I managed to accidentally "put" the BerkeleyDB version of JanusGraph.

The documentation is rather crooked in terms of indexes, since when managing indexes, you need to do some rather strange shamanism on Groovy. For example, creating an index should be done by writing code in the Gremlin console (which doesn't work out of the box, by the way). From JanusGraph official documentation:

graph.tx().rollback() //Never create new indexes while a transaction is active
mgmt = graph.openManagement()
name = mgmt.getPropertyKey('name')
age = mgmt.getPropertyKey('age')
mgmt.buildIndex('byNameComposite', Vertex.class).addKey(name).buildCompositeIndex()
mgmt.buildIndex('byNameAndAgeComposite', Vertex.class).addKey(name).addKey(age).buildCompositeIndex()
mgmt.commit()

//Wait for the index to become available
ManagementSystem.awaitGraphIndexStatus(graph, 'byNameComposite').call()
ManagementSystem.awaitGraphIndexStatus(graph, 'byNameAndAgeComposite').call()
//Reindex the existing data
mgmt = graph.openManagement()
mgmt.updateIndex(mgmt.getGraphIndex("byNameComposite"), SchemaAction.REINDEX).get()
mgmt.updateIndex(mgmt.getGraphIndex("byNameAndAgeComposite"), SchemaAction.REINDEX).get()
mgmt.commit()

Afterword

In a sense, the above experiment is a comparison of warm with soft. If you think about it, a graph DBMS performs other operations to get the same results. However, as part of the tests, I also experimented with a query like:

g.V().hasLabel('ZoneStep').has('id',0)
    .repeat(__.out().simplePath()).until(__.hasLabel('ZoneStep').has('id',1)).count().next()
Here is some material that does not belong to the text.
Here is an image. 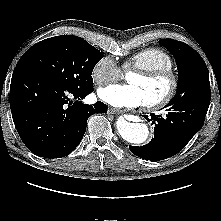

which reflects walking distance. However, even on such data, the graph DBMS showed a result that went beyond a few seconds ... This, of course, is due to the fact that there were paths of the form 0 -> X -> Y ... -> 1, which the graph engine also checked.

Even for a view request:

g.V().hasLabel('ZoneStep').has('id',0).out().has('id',1)).count().next()

I was unable to get a productive response with a processing time of less than a second.

The moral of the fable is that a beautiful idea and paradigmatic modeling do not lead to the desired result, which is demonstrated with a much higher efficiency using the example of ClickHouse. The use case presented in this article is a clear anti-pattern for graph DBMS, although it looks like it is suitable for modeling in their paradigm.